%%
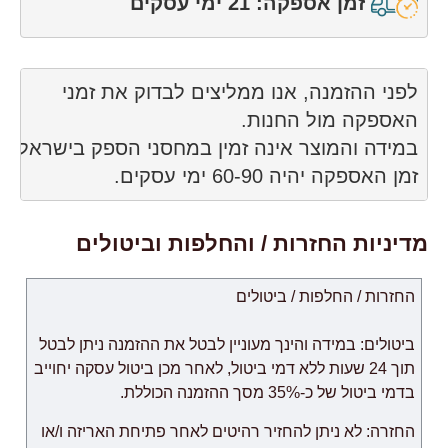
זמן אספקה: 21 ימי עסקים
זמן האספקה ​​יהיה 60-90 ימי עסקים.
מדיניות החזרות / והחלפות וביטולים
החזרות / החלפות / ביטולים
ביטולים: במידה והינך מעוניין לבטל את ההזמנה ניתן לבטל
תוך 24 שעות ללא דמי ביטול, לאחר מכן ביטול עסקה יחוייב
בדמי ביטול של כ-35% מסך ההזמנה הכוללת.
החזרה: לא ניתן להחזיר רהיטים לאחר פתיחת האריזה ו/או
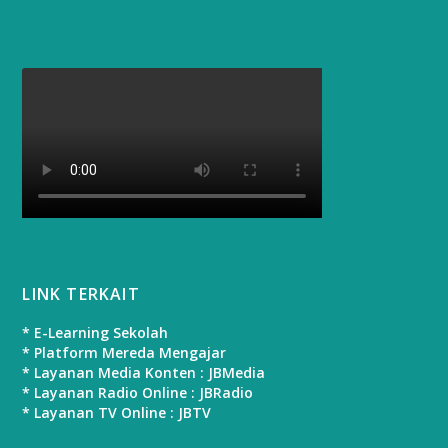
LINK TERKAIT
* E-Learning Sekolah
* Platform Mereda Mengajar
* Layanan Media Konten : JBMedia
* Layanan Radio Online : JBRadio
* Layanan TV Online : JBTV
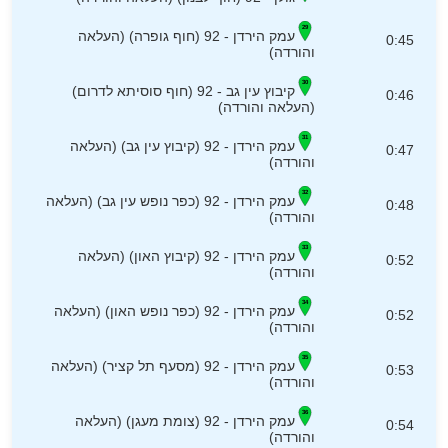
עמק הירדן - 92 (חוף גופרה) (העלאה
0:45
והורדה)
קיבוץ עין גב - 92 (חוף סוסיתא לדרום)
0:46
(העלאה והורדה)
עמק הירדן - 92 (קיבוץ עין גב) (העלאה
0:47
והורדה)
עמק הירדן - 92 (כפר נופש עין גב) (העלאה
0:48
והורדה)
עמק הירדן - 92 (קיבוץ האון) (העלאה
0:52
והורדה)
עמק הירדן - 92 (כפר נופש האון) (העלאה
0:52
והורדה)
עמק הירדן - 92 (מסעף תל קציר) (העלאה
0:53
והורדה)
עמק הירדן - 92 (צומת מעגן) (העלאה
0:54
והורדה)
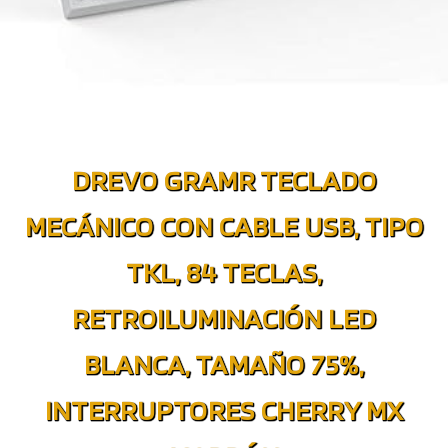
DREVO GRAMR TECLADO
MECÁNICO CON CABLE USB, TIPO
TKL, 84 TECLAS,
RETROILUMINACIÓN LED
BLANCA, TAMAÑO 75%,
INTERRUPTORES CHERRY MX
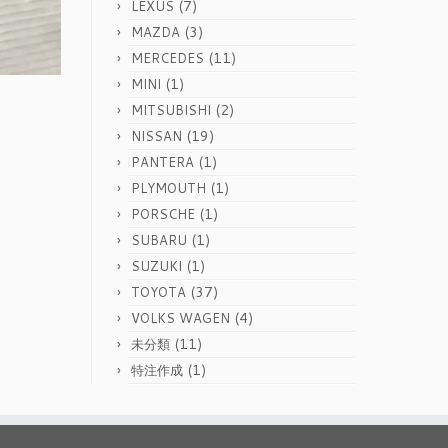
(7)
LEXUS
(3)
MAZDA
(11)
MERCEDES
(1)
MINI
(2)
MITSUBISHI
(19)
NISSAN
(1)
PANTERA
(1)
PLYMOUTH
(1)
PORSCHE
(1)
SUBARU
(1)
SUZUKI
(37)
TOYOTA
(4)
VOLKS WAGEN
(11)
未分類
(1)
特注作成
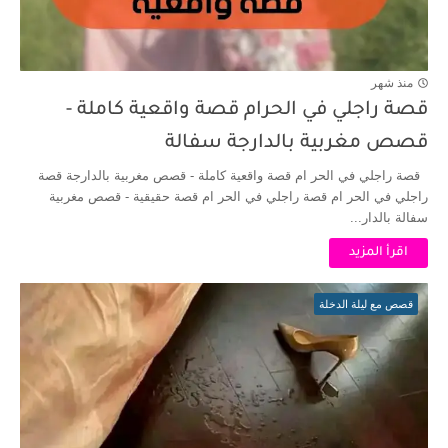
منذ شهر
قصة راجلي في الحرام قصة واقعية كاملة -
قصص مغربية بالدارجة سفالة
قصة راجلي في الحر ام قصة واقعية كاملة - قصص مغربية بالدارجة قصة
راجلي في الحر ام قصة راجلي في الحر ام قصة حقيقية - قصص مغربية
سفالة بالدار...
اقرأ المزيد
قصص مع ليلة الدخلة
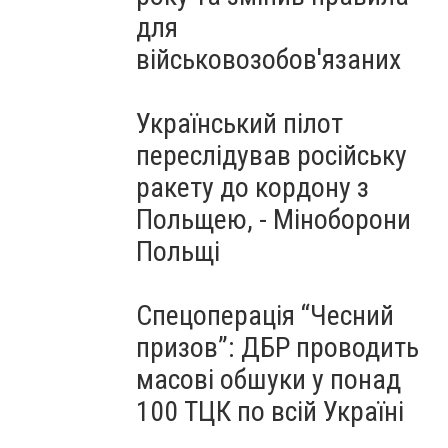
для
військовозобов'язаних
Український пілот
переслідував російську
ракету до кордону з
Польщею, - Міноборони
Польщі
Спецоперація “Чесний
призов”: ДБР проводить
масові обшуки у понад
100 ТЦК по всій Україні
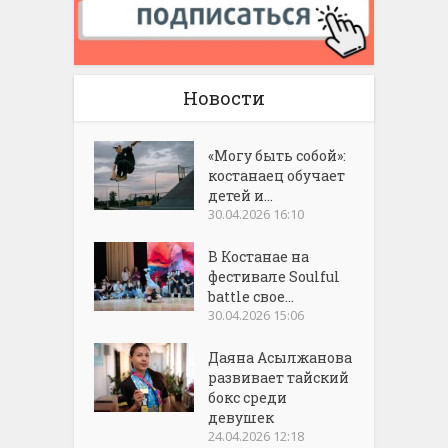
Новости
«Могу быть собой»:
костанаец обучает
детей и...
30.04.2026 16:10
В Костанае на
фестивале Soulful
battle свое...
30.04.2026 15:06
Даяна Асылжанова
развивает тайский
бокс среди
девушек
24.04.2026 12:18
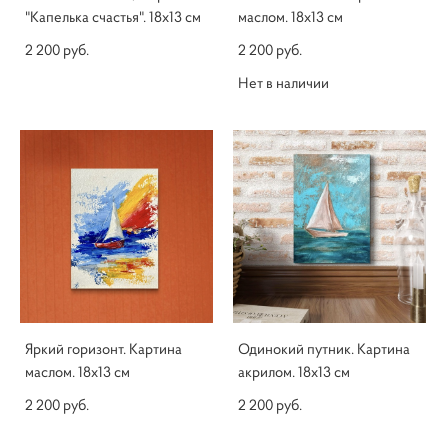
"Капелька счастья". 18х13 см
маслом. 18х13 см
2 200 pуб.
2 200 pуб.
Нет в наличии
Яркий горизонт. Картина
Одинокий путник. Картина
маслом. 18х13 см
акрилом. 18х13 см
2 200 pуб.
2 200 pуб.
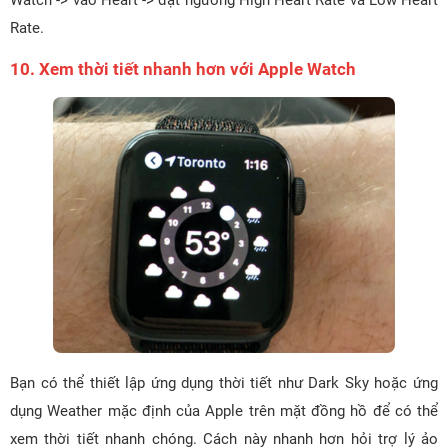
Rate.
10. Xem thời tiết nhanh hơn với Apple Watch
Bạn có thể thiết lập ứng dụng thời tiết như Dark Sky hoặc ứng
dụng Weather mặc định của Apple trên mặt đồng hồ để có thể
xem thời tiết nhanh chóng. Cách này nhanh hơn hỏi trợ lý ảo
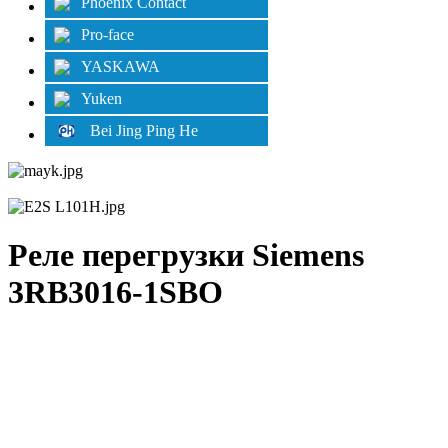
Phoenix Contact
Pro-face
YASKAWA
Yuken
Bei Jing Ping He
Реле перегрузки Siemens
3RB3016-1SBO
%%
◆ Instructions for the task ◆
Leaving out the pictures, print every record exactly as written.

◆ Response to the task ◆
זמן אספקה: 21 ימי עסקים
זמן האספקה ​​יהיה 60-90 ימי עסקים.
מדיניות החזרות / והחלפות וביטולים
החזרות / החלפות / ביטולים
ביטולים: במידה והינך מעוניין לבטל את ההזמנה ניתן לבטל
תוך 24 שעות ללא דמי ביטול, לאחר מכן ביטול עסקה יחוייב
בדמי ביטול של כ-35% מסך ההזמנה הכוללת.
החזרה: לא ניתן להחזיר רהיטים לאחר פתיחת האריזה ו/או
LINK TERKAIT
* E-Learning Sekolah
* Platform Mereda Mengajar
* Layanan Media Konten : JBMedia
* Layanan Radio Online : JBRadio
* Layanan TV Online : JBTV
עמק הירדן - 92 (חוף גופרה) (העלאה
0:45
והורדה)
קיבוץ עין גב - 92 (חוף סוסיתא לדרום)
0:46
(העלאה והורדה)
עמק הירדן - 92 (קיבוץ עין גב) (העלאה
0:47
והורדה)
עמק הירדן - 92 (כפר נופש עין גב) (העלאה
0:48
והורדה)
עמק הירדן - 92 (קיבוץ האון) (העלאה
0:52
והורדה)
עמק הירדן - 92 (כפר נופש האון) (העלאה
0:52
והורדה)
עמק הירדן - 92 (מסעף תל קציר) (העלאה
0:53
והורדה)
עמק הירדן - 92 (צומת מעגן) (העלאה
0:54
והורדה)
DREVO GRAMR TECLADO
MECÁNICO CON CABLE USB, TIPO
TKL, 84 TECLAS,
RETROILUMINACIÓN LED
BLANCA, TAMAÑO 75%,
INTERRUPTORES CHERRY MX
(7)
LEXUS
(3)
MAZDA
(11)
MERCEDES
(1)
MINI
(2)
MITSUBISHI
(19)
NISSAN
(1)
PANTERA
(1)
PLYMOUTH
(1)
PORSCHE
(1)
SUBARU
(1)
SUZUKI
(37)
TOYOTA
(4)
VOLKS WAGEN
(11)
未分類
(1)
特注作成
منذ شهر
قصة راجلي في الحرام قصة واقعية كاملة -
قصص مغربية بالدارجة سفالة
قصة راجلي في الحر ام قصة واقعية كاملة - قصص مغربية بالدارجة قصة
راجلي في الحر ام قصة راجلي في الحر ام قصة حقيقية - قصص مغربية
سفالة بالدار...
اقرأ المزيد
قصص مع ليلة الدخلة
для
військовозобов'язаних
Український пілот
переслідував російську
ракету до кордону з
Польщею, - Міноборони
Польщі
Спецоперація “Чесний
призов”: ДБР проводить
масові обшуки у понад
100 ТЦК по всій Україні
Новости
«Могу быть собой»:
костанаец обучает
детей и...
30.04.2026 16:10
В Костанае на
фестивале Soulful
battle свое...
30.04.2026 15:06
Даяна Асылжанова
развивает тайский
бокс среди
девушек
24.04.2026 12:18
"Капелька счастья". 18х13 см
маслом. 18х13 см
2 200 pуб.
2 200 pуб.
Нет в наличии
Яркий горизонт. Картина
Одинокий путник. Картина
маслом. 18х13 см
акрилом. 18х13 см
2 200 pуб.
2 200 pуб.
Rate.
10. Xem thời tiết nhanh hơn với Apple Watch
Bạn có thể thiết lập ứng dụng thời tiết như Dark Sky hoặc ứng
dụng Weather mặc định của Apple trên mặt đồng hồ để có thể
xem thời tiết nhanh chóng. Cách này nhanh hơn hỏi trợ lý ảo
Phoenix Contact
Pro-face
YASKAWA
Yuken
Bei Jing Ping He
Реле перегрузки Siemens
3RB3016-1SBO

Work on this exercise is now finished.